(Description of the task): Reproduce every line in the listing that contains the word "Pferd".

═══ Excerpted records

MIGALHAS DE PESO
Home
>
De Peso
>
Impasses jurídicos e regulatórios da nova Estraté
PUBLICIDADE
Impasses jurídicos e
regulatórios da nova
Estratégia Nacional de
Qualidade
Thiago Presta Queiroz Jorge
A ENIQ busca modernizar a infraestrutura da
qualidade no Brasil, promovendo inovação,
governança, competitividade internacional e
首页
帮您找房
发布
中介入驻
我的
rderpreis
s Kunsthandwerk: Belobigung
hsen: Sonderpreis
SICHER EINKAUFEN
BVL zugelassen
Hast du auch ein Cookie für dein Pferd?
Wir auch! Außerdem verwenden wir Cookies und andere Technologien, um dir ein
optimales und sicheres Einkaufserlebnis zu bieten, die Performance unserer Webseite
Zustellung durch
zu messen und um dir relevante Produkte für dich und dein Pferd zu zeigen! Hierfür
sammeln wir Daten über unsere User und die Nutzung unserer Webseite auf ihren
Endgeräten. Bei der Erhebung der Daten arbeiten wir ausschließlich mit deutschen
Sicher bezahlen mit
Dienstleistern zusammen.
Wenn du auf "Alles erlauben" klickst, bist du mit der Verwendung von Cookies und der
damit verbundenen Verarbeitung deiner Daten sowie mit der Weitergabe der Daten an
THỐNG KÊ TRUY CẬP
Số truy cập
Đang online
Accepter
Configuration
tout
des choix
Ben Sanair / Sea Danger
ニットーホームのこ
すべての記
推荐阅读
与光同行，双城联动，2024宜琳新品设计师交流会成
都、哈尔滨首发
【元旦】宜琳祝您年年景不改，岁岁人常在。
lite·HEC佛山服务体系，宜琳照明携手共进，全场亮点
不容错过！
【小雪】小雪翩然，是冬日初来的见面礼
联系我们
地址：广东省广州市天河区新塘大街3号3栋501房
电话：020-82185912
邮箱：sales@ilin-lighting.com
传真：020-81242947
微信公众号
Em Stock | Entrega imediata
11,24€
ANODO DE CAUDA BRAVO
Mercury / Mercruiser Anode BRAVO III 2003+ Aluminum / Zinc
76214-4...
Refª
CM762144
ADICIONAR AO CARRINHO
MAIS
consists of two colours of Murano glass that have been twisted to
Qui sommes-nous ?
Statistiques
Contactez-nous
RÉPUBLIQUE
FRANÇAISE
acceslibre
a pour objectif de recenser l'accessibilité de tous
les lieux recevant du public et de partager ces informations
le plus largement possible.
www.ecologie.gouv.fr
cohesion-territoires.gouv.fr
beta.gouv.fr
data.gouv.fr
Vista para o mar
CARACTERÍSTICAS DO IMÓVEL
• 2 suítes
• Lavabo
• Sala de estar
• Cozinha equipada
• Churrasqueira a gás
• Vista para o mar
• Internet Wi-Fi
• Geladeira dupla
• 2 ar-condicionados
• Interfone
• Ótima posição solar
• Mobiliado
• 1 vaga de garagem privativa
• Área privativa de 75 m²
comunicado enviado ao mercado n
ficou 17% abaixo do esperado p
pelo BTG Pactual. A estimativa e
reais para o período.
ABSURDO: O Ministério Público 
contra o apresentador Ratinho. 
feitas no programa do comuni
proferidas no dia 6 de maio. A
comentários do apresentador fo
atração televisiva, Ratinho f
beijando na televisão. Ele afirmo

══════
═══ Excerpted records

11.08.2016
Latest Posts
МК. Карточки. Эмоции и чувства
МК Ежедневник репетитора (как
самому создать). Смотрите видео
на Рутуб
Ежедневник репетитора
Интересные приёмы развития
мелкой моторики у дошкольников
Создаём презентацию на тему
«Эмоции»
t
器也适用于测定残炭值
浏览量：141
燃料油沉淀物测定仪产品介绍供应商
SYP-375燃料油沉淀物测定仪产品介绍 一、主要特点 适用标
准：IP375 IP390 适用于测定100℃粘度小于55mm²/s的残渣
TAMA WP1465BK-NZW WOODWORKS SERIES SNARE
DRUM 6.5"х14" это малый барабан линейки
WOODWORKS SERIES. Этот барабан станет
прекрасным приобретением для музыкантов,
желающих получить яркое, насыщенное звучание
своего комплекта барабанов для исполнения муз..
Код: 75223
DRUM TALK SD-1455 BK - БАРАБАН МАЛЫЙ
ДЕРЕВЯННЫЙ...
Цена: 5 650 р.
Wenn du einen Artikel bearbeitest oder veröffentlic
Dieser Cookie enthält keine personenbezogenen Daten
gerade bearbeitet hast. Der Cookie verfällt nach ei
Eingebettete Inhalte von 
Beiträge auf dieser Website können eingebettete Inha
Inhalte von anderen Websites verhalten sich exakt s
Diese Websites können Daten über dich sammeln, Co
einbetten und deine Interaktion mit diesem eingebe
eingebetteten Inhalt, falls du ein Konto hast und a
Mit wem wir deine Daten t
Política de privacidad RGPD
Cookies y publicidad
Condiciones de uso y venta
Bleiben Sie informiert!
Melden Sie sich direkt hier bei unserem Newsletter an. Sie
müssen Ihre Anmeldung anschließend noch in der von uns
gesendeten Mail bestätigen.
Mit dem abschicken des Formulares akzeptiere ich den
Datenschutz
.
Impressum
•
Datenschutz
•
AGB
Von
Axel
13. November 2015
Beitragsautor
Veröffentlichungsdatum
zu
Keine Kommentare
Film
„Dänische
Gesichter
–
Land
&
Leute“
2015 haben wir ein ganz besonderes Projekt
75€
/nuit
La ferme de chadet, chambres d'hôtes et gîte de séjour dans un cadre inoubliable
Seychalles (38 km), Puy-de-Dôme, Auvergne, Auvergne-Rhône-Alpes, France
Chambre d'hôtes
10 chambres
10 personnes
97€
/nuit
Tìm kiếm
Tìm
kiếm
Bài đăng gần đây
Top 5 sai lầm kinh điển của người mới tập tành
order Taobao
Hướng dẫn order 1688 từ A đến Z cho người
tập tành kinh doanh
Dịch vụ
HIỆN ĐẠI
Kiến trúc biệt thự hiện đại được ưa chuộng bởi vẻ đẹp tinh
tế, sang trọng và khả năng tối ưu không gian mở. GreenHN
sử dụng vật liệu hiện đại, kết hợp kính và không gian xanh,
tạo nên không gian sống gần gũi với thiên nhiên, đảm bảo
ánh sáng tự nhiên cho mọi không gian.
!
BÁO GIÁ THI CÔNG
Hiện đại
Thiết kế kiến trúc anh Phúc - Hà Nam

══════

(Completed task):
Hast du auch ein Cookie für dein Pferd?
zu messen und um dir relevante Produkte für dich und dein Pferd zu zeigen! Hierfür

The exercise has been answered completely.